## Action item
Down to the last line, retype the records below exactly and skip the pictures.

┄┄┄┄┄┄

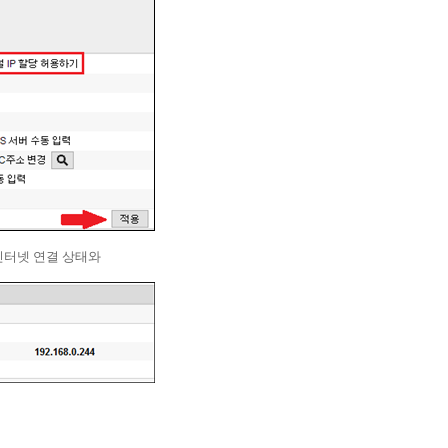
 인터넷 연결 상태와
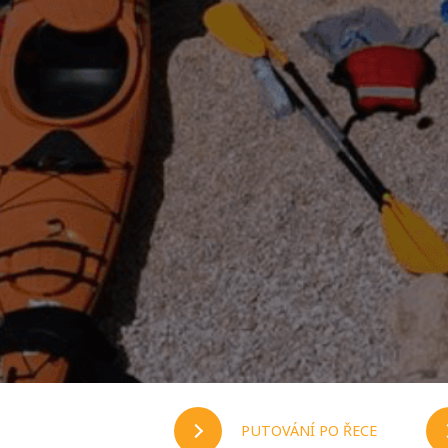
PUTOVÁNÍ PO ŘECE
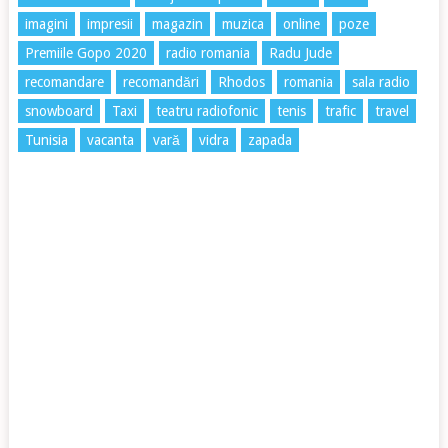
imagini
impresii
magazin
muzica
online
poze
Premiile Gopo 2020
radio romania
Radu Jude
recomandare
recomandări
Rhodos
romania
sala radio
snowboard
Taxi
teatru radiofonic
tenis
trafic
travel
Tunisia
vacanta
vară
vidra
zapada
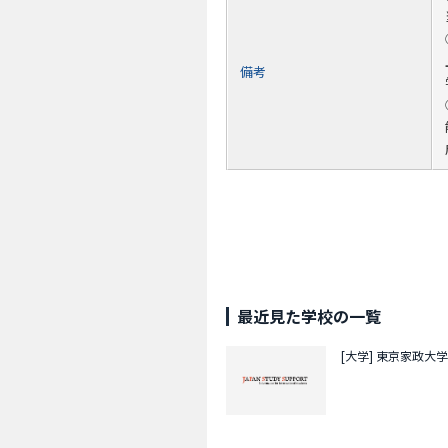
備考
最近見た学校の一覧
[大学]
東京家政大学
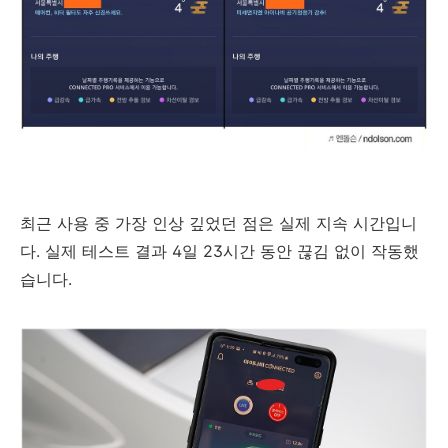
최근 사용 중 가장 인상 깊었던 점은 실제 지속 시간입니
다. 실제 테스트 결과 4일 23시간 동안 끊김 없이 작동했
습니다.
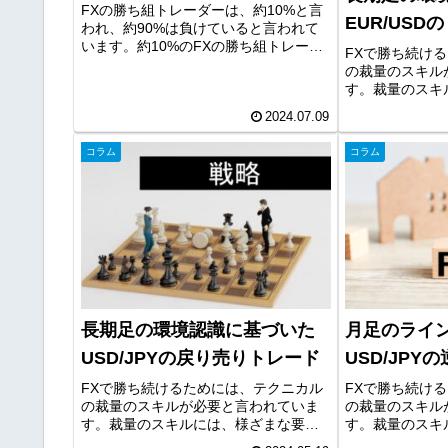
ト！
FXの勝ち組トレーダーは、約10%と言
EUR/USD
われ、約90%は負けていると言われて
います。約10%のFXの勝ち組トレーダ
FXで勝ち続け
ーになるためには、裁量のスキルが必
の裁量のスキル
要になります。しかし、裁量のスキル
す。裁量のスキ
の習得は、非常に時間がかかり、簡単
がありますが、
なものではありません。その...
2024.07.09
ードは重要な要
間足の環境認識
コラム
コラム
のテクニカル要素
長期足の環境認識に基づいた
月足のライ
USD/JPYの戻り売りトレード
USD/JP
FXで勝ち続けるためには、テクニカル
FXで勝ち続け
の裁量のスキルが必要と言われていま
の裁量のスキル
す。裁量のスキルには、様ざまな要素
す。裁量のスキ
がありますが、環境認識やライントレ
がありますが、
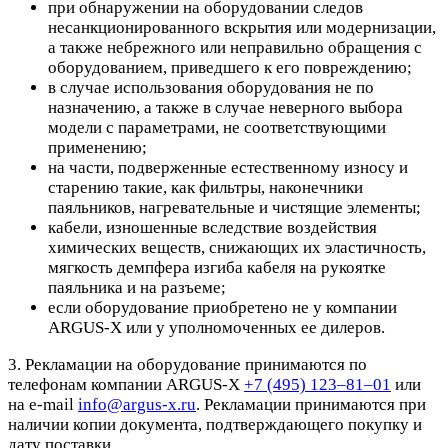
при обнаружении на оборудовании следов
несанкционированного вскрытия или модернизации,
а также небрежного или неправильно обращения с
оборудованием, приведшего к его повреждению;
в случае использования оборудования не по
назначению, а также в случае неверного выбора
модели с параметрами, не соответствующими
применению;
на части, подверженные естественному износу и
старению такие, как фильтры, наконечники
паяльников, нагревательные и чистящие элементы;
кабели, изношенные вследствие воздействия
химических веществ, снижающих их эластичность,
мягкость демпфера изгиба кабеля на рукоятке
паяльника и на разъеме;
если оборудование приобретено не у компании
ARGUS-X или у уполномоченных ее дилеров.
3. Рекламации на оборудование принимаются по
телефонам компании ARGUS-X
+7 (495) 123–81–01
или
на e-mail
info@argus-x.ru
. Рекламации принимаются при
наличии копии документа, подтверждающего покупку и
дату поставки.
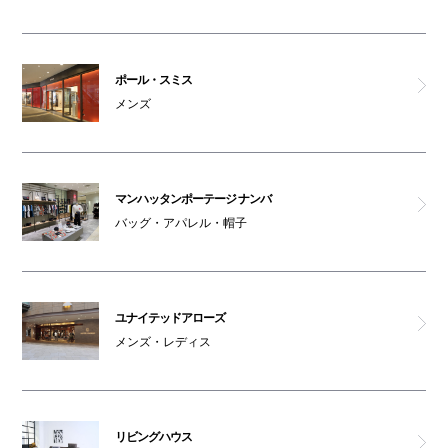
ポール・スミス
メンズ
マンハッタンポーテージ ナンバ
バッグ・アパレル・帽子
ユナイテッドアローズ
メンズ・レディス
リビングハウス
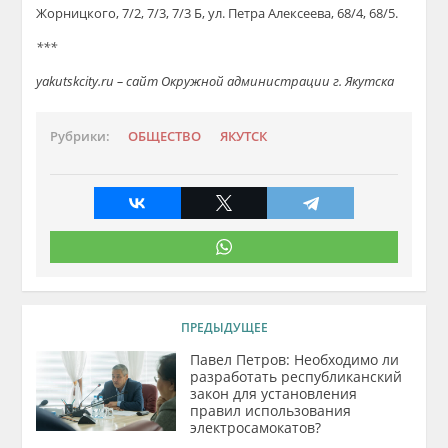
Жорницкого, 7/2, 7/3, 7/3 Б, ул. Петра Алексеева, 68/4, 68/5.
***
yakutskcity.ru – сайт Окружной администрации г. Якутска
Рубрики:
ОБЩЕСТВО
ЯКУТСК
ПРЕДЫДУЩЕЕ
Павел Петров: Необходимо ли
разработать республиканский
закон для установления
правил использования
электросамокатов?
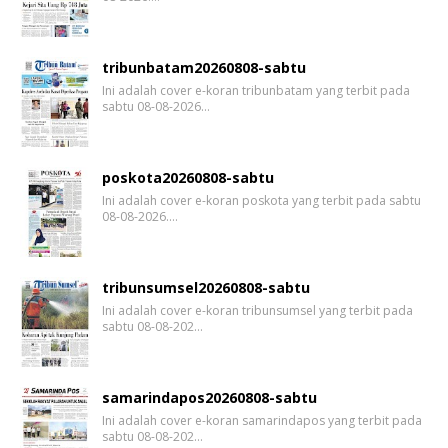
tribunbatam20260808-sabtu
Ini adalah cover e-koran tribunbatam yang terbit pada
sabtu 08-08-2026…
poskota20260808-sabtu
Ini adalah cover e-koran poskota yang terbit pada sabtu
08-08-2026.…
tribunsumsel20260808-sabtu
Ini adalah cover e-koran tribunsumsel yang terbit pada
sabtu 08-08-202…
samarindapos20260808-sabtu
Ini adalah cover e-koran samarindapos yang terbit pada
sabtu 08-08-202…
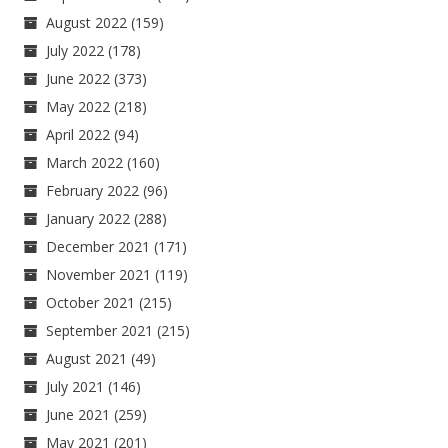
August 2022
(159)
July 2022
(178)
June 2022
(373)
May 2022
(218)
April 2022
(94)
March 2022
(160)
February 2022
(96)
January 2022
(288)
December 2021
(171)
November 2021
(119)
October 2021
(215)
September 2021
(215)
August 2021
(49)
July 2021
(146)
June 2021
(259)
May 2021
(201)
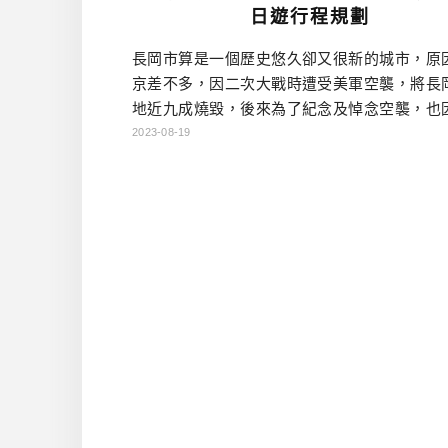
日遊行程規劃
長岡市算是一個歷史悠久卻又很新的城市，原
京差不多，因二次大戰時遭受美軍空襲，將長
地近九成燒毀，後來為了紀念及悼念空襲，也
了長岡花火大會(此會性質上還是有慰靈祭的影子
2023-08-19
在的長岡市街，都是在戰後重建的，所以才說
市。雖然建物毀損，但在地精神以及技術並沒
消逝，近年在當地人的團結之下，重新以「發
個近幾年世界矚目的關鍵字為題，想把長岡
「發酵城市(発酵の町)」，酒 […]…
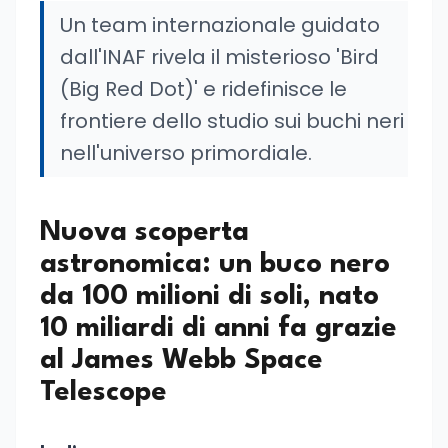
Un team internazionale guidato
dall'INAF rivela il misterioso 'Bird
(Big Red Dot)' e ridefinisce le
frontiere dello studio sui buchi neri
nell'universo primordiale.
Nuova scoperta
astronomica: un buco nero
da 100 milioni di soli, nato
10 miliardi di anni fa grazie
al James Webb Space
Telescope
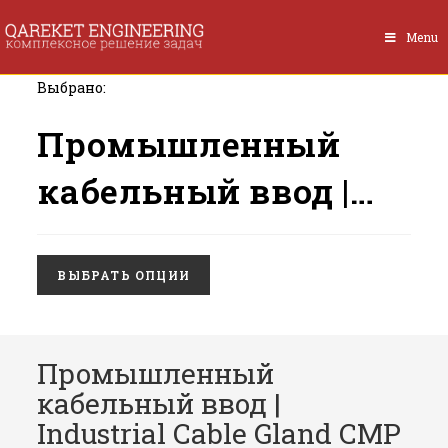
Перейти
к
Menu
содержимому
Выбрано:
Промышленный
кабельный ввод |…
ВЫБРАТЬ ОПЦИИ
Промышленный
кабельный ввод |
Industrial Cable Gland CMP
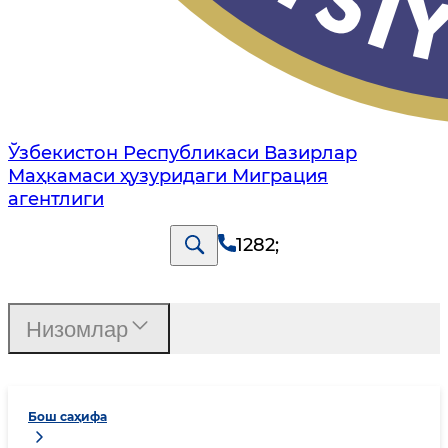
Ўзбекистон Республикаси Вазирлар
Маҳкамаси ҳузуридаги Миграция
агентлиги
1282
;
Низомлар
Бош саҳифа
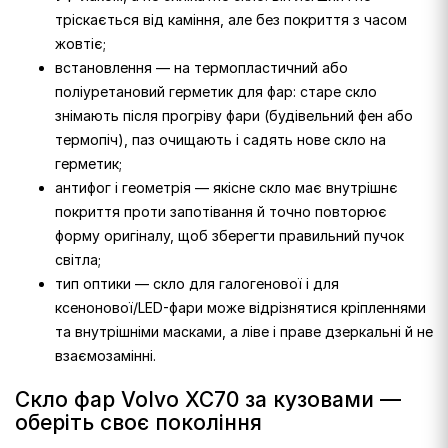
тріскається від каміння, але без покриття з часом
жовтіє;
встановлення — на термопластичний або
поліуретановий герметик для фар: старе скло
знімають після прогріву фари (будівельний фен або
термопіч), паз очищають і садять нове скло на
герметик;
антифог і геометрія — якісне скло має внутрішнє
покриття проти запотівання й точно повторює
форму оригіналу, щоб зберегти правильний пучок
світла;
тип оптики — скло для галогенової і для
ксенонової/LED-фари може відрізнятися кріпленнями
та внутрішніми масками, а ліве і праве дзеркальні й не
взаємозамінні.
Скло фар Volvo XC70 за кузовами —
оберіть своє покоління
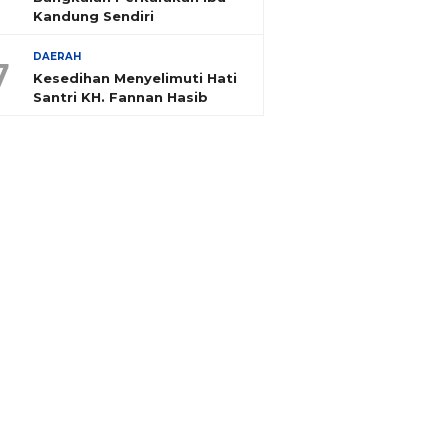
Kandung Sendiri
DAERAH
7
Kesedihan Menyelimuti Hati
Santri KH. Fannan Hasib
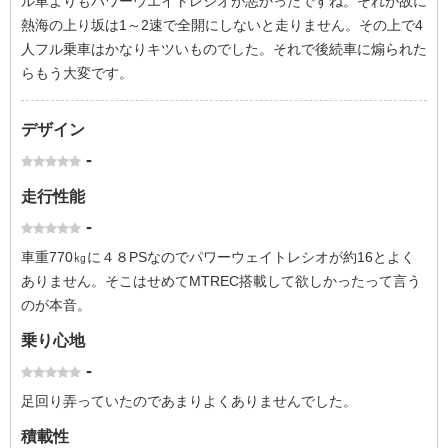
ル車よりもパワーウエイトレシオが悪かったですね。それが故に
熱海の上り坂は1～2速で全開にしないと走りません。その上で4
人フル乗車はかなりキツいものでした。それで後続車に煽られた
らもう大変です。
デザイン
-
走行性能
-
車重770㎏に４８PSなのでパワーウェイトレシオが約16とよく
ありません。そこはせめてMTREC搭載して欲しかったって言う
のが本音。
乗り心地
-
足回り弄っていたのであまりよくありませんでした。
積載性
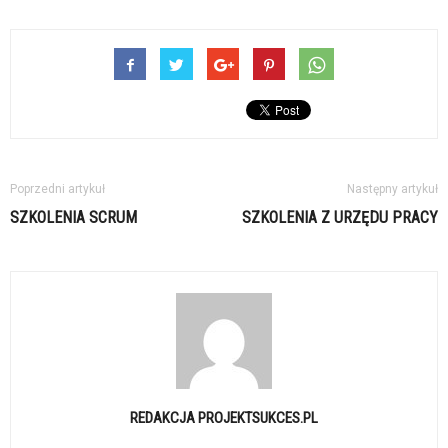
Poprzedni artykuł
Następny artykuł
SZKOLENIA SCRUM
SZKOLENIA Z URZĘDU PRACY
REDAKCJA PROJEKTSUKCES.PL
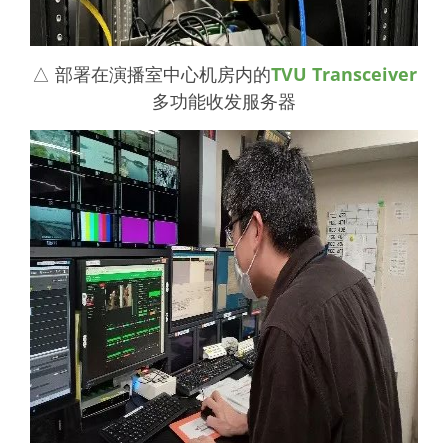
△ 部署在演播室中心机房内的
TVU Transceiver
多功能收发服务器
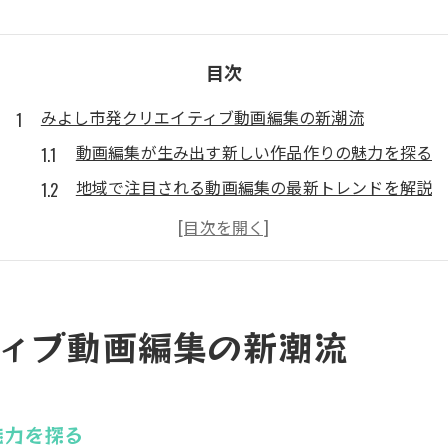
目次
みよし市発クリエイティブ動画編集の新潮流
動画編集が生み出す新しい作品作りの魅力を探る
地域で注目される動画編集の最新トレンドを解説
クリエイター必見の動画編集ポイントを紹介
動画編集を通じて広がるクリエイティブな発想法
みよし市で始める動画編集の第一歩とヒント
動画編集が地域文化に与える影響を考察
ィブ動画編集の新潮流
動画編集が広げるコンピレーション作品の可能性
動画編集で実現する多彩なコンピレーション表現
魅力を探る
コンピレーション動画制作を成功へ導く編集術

┄┄┄┄┄┄

## Problem solution
 인터넷 연결 상태와
PUTOVÁNÍ PO ŘECE
imagini
impresii
magazin
muzica
online
poze
Premiile Gopo 2020
radio romania
Radu Jude
recomandare
recomandări
Rhodos
romania
sala radio
snowboard
Taxi
teatru radiofonic
tenis
trafic
travel
Tunisia
vacanta
vară
vidra
zapada
備考
最近見た学校の一覧
[大学]
東京家政大学
최근 사용 중 가장 인상 깊었던 점은 실제 지속 시간입니
다. 실제 테스트 결과 4일 23시간 동안 끊김 없이 작동했
습니다.
ト！
FXの勝ち組トレーダーは、約10%と言
EUR/USD
われ、約90%は負けていると言われて
います。約10%のFXの勝ち組トレーダ
FXで勝ち続け
ーになるためには、裁量のスキルが必
の裁量のスキル
要になります。しかし、裁量のスキル
す。裁量のスキ
の習得は、非常に時間がかかり、簡単
がありますが、
なものではありません。その...
2024.07.09
ードは重要な要
間足の環境認識
コラム
コラム
のテクニカル要素
長期足の環境認識に基づいた
月足のライ
USD/JPYの戻り売りトレード
USD/JP
FXで勝ち続けるためには、テクニカル
FXで勝ち続け
の裁量のスキルが必要と言われていま
の裁量のスキル
す。裁量のスキルには、様ざまな要素
す。裁量のスキ
がありますが、環境認識やライントレ
がありますが、
при обнаружении на оборудовании следов
несанкционированного вскрытия или модернизации,
а также небрежного или неправильно обращения с
оборудованием, приведшего к его повреждению;
в случае использования оборудования не по
назначению, а также в случае неверного выбора
модели с параметрами, не соответствующими
применению;
на части, подверженные естественному износу и
старению такие, как фильтры, наконечники
паяльников, нагревательные и чистящие элементы;
кабели, изношенные вследствие воздействия
химических веществ, снижающих их эластичность,
мягкость демпфера изгиба кабеля на рукоятке
паяльника и на разъеме;
если оборудование приобретено не у компании
ARGUS-X или у уполномоченных ее дилеров.
3. Рекламации на оборудование принимаются по
телефонам компании ARGUS-X
+7 (495) 123–81–01
или
на e-mail
info@argus-x.ru
. Рекламации принимаются при
наличии копии документа, подтверждающего покупку и
дату поставки.
ポール・スミス
メンズ
マンハッタンポーテージ ナンバ
バッグ・アパレル・帽子
ユナイテッドアローズ
メンズ・レディス
リビングハウス
Жорницкого, 7/2, 7/3, 7/3 Б, ул. Петра Алексеева, 68/4, 68/5.
***
yakutskcity.ru – сайт Окружной администрации г. Якутска
Рубрики:
ОБЩЕСТВО
ЯКУТСК
ПРЕДЫДУЩЕЕ
Павел Петров: Необходимо ли
разработать республиканский
закон для установления
правил использования
электросамокатов?
tribunbatam20260808-sabtu
Ini adalah cover e-koran tribunbatam yang terbit pada
sabtu 08-08-2026…
poskota20260808-sabtu
Ini adalah cover e-koran poskota yang terbit pada sabtu
08-08-2026.…
tribunsumsel20260808-sabtu
Ini adalah cover e-koran tribunsumsel yang terbit pada
sabtu 08-08-202…
samarindapos20260808-sabtu
Ini adalah cover e-koran samarindapos yang terbit pada
sabtu 08-08-202…
August 2022
(159)
July 2022
(178)
June 2022
(373)
May 2022
(218)
April 2022
(94)
March 2022
(160)
February 2022
(96)
January 2022
(288)
December 2021
(171)
November 2021
(119)
October 2021
(215)
September 2021
(215)
August 2021
(49)
July 2021
(146)
June 2021
(259)
May 2021
(201)
日遊行程規劃
長岡市算是一個歷史悠久卻又很新的城市，原
京差不多，因二次大戰時遭受美軍空襲，將長
地近九成燒毀，後來為了紀念及悼念空襲，也
了長岡花火大會(此會性質上還是有慰靈祭的影子
2023-08-19
在的長岡市街，都是在戰後重建的，所以才說
市。雖然建物毀損，但在地精神以及技術並沒
消逝，近年在當地人的團結之下，重新以「發
個近幾年世界矚目的關鍵字為題，想把長岡
「發酵城市(発酵の町)」，酒 […]…
Un team internazionale guidato
dall'INAF rivela il misterioso 'Bird
(Big Red Dot)' e ridefinisce le
frontiere dello studio sui buchi neri
nell'universo primordiale.
Nuova scoperta
astronomica: un buco nero
da 100 milioni di soli, nato
10 miliardi di anni fa grazie
al James Webb Space
Telescope
Перейти
к
Menu
содержимому
Выбрано:
Промышленный
кабельный ввод |…
ВЫБРАТЬ ОПЦИИ
Промышленный
кабельный ввод |
Industrial Cable Gland CMP
Ўзбекистон Республикаси Вазирлар
Маҳкамаси ҳузуридаги Миграция
агентлиги
1282
;
Низомлар
Бош саҳифа
тріскається від каміння, але без покриття з часом
жовтіє;
встановлення — на термопластичний або
поліуретановий герметик для фар: старе скло
знімають після прогріву фари (будівельний фен або
термопіч), паз очищають і садять нове скло на
герметик;
антифог і геометрія — якісне скло має внутрішнє
покриття проти запотівання й точно повторює
форму оригіналу, щоб зберегти правильний пучок
світла;
тип оптики — скло для галогенової і для
ксенонової/LED-фари може відрізнятися кріпленнями
та внутрішніми масками, а ліве і праве дзеркальні й не
взаємозамінні.
Скло фар Volvo XC70 за кузовами —
оберіть своє покоління
Kandung Sendiri
DAERAH
7
Kesedihan Menyelimuti Hati
Santri KH. Fannan Hasib
ル車よりもパワーウエイトレシオが悪かったですね。それが故に
熱海の上り坂は1～2速で全開にしないと走りません。その上で4
人フル乗車はかなりキツいものでした。それで後続車に煽られた
らもう大変です。
デザイン
-
走行性能
-
車重770㎏に４８PSなのでパワーウェイトレシオが約16とよく
ありません。そこはせめてMTREC搭載して欲しかったって言う
のが本音。
乗り心地
-
足回り弄っていたのであまりよくありませんでした。
積載性
Poprzedni artykuł
Następny artykuł
SZKOLENIA SCRUM
SZKOLENIA Z URZĘDU PRACY
REDAKCJA PROJEKTSUKCES.PL
△ 部署在演播室中心机房内的
TVU Transceiver
多功能收发服务器
目次
みよし市発クリエイティブ動画編集の新潮流
動画編集が生み出す新しい作品作りの魅力を探る
地域で注目される動画編集の最新トレンドを解説
クリエイター必見の動画編集ポイントを紹介
動画編集を通じて広がるクリエイティブな発想法
みよし市で始める動画編集の第一歩とヒント
動画編集が地域文化に与える影響を考察
ィブ動画編集の新潮流
動画編集が広げるコンピレーション作品の可能性
動画編集で実現する多彩なコンピレーション表現
魅力を探る
コンピレーション動画制作を成功へ導く編集術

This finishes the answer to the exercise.